In the domestic market, the price of gold per tola rose by Rs2,000 to reach a fresh all-time high of Rs472,862, according to rates released by the All-Pakistan Gems and Jewellers Sarafa Association (APGJSA). This marked another sharp increase following Tuesday’s surge, when gold per tola jumped by Rs8,500 to settle at Rs470,862.
Similarly, the price of 10-gram gold increased by Rs1,714 to stand at Rs405,402. Market participants noted that bullion prices have been hitting successive records over recent sessions, reflecting strong spillover from global markets as well as persistent demand for safe-haven assets at home.
Silver prices also posted gains, with the price per tola rising by Rs500 to Rs7,505. Analysts pointed out that silver has dramatically outperformed gold in percentage terms this year, with prices up more than 140% year-to-date, compared with gold’s gain of over 70%. As a result, the gold-to-silver ratio, a key metric watched by investors, has narrowed sharply to around 64, down from about 105 in April, highlighting silver’s recent outperformance, according to Reuters.
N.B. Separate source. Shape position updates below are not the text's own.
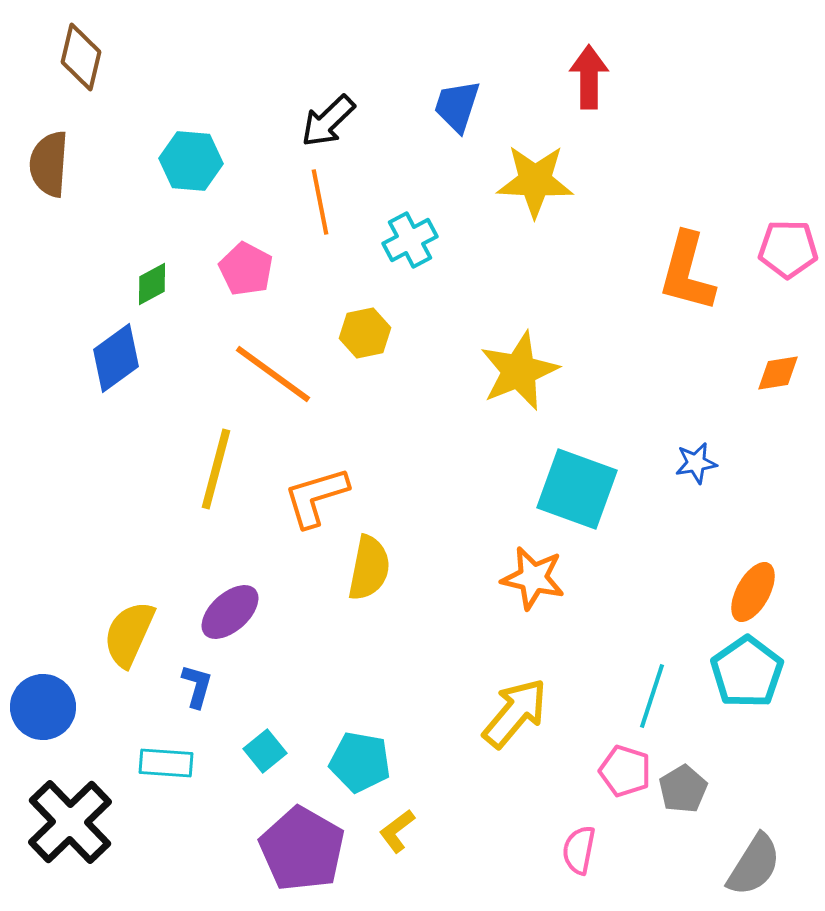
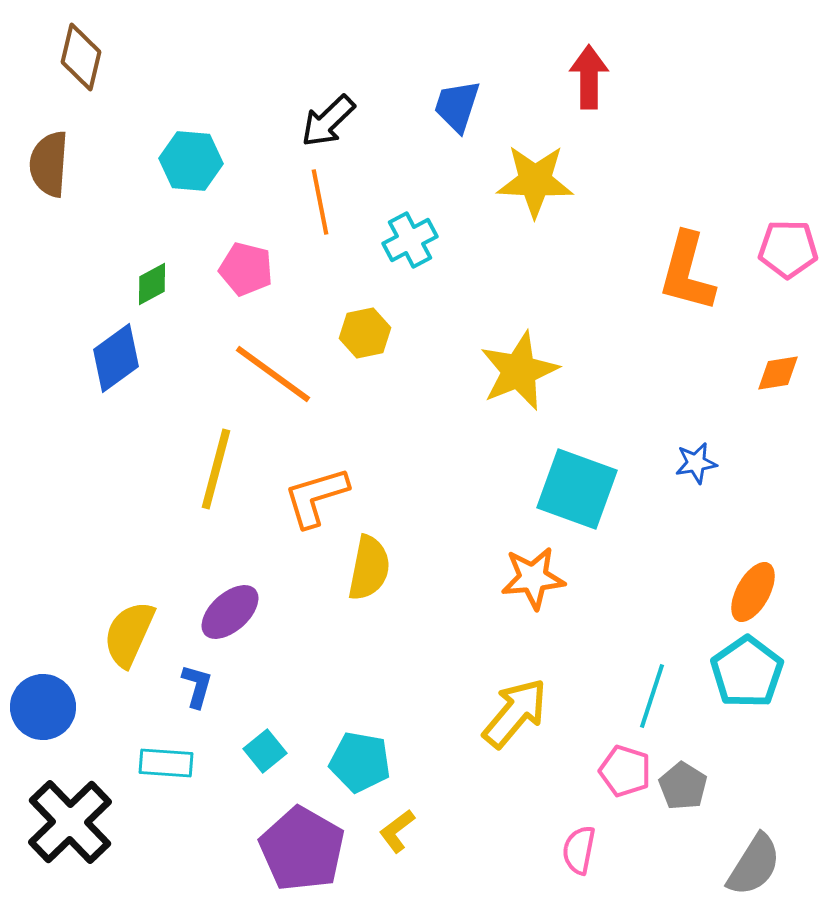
pink pentagon at (246, 269): rotated 14 degrees counterclockwise
orange star at (533, 578): rotated 18 degrees counterclockwise
gray pentagon at (683, 789): moved 3 px up; rotated 9 degrees counterclockwise
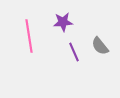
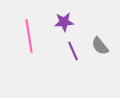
purple star: moved 1 px right
purple line: moved 1 px left, 1 px up
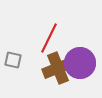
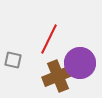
red line: moved 1 px down
brown cross: moved 8 px down
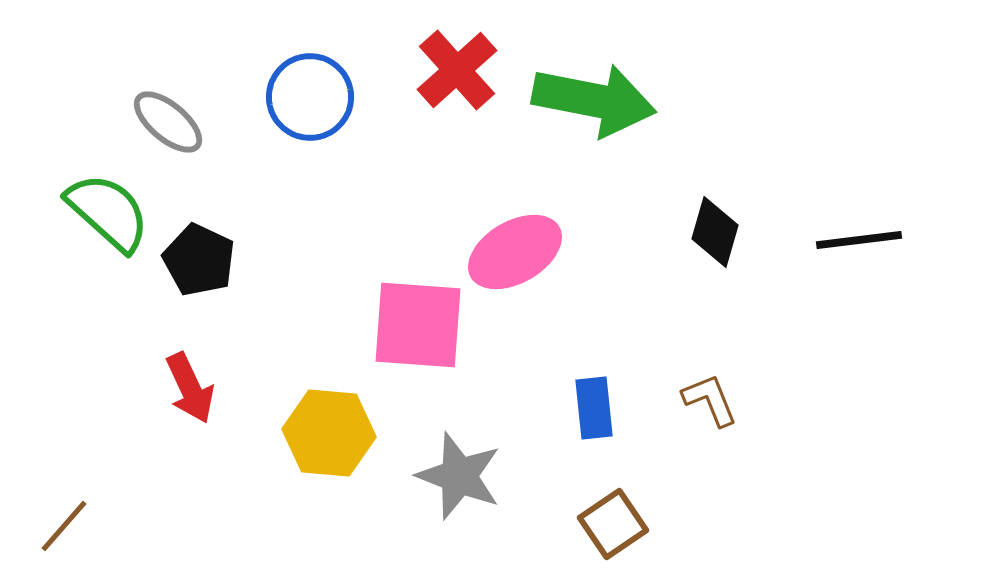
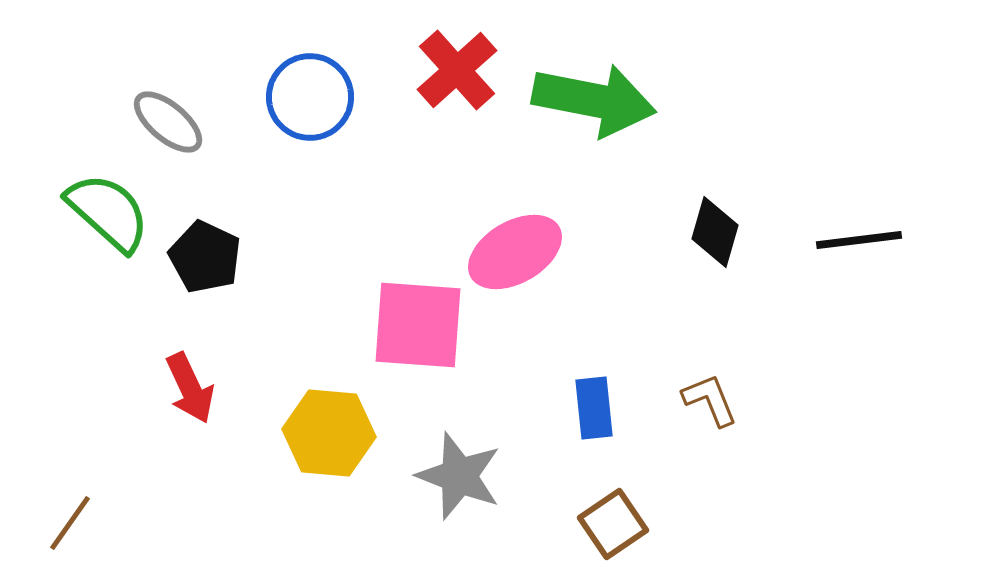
black pentagon: moved 6 px right, 3 px up
brown line: moved 6 px right, 3 px up; rotated 6 degrees counterclockwise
Adnan Agar, Director at Interactive Commodities, said this is the “year of metals,” as all major metals have surged, with gold emerging as the favourite first among banks and later among individuals, driven by fear of missing out (FOMO).
Internationally, gold surged close to the $4,500-per-ounce mark on Tuesday, while silver hovered just below $70, as expectations of looser US monetary policy and simmering geopolitical tensions propelled both metals toward historic highs. Spot gold touched a record intraday high of $4,497.55 per ounce, while silver climbed to a peak of $69.98.
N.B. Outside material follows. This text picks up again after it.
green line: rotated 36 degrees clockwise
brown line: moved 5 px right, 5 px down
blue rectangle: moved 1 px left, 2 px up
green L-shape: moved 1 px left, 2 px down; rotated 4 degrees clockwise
Market analysts say gold’s rally ranks among the strongest advances in the metal’s modern history, with prices scaling unprecedented highs amid a potent mix of macroeconomic and geopolitical drivers. A weaker US dollar, heightened global uncertainty, accommodative monetary policy, and sustained central bank buying have combined to push investors decisively toward traditional stores of value, reinforcing gold’s role as a cornerstone hedge.
One of the most influential factors behind the surge has been the steady weakening of the US dollar. The US Dollar Index (DXY), which measures the greenback against a basket of major currencies, has slipped to around 98 amid softer economic data and growing expectations that US interest rates will continue to trend lower. Because gold is priced in dollars, a softer greenback reduces the cost for international buyers, lifting demand and supporting higher prices. This dynamic has once again underscored the historically inverse relationship between gold and the dollar.
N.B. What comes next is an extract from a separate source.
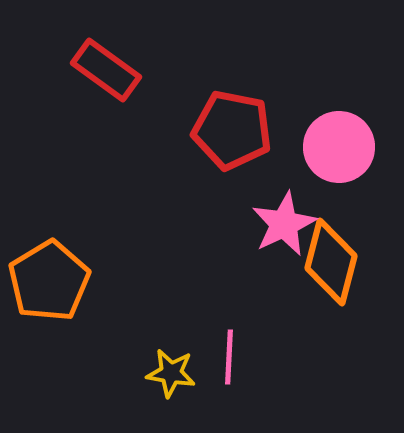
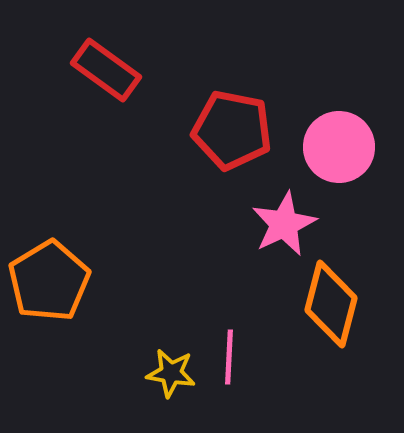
orange diamond: moved 42 px down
Concerns over fiscal sustainability have further strengthened gold’s appeal. Rising public debt, persistent budget deficits, and questions surrounding long-term economic management in major economies have increased investor unease toward fiat currencies. In response, capital has rotated toward hard assets perceived as offering protection against currency debasement and systemic risk.
Monetary policy expectations have also played a central role. The US Federal Reserve has already delivered multiple interest rate cuts, and markets widely anticipate further easing in 2026 as inflation cools and economic growth moderates. Lower interest rates reduce the opportunity cost of holding non-yielding assets such as gold, making bullion more attractive relative to bonds and other income-generating instruments. Some analysts believe markets are also pricing in a longer-term shift, with central banks potentially tolerating higher inflation, a scenario that would further bolster gold’s long-term investment case.
Geopolitical risks have added urgency to gold buying throughout the year. Conflicts involving major powers, disruptions to energy supplies, trade and tariff uncertainties, and rising tensions along key shipping routes have sustained an environment of elevated risk. During such periods, investors typically prioritise capital preservation, reinforcing gold’s safe-haven status.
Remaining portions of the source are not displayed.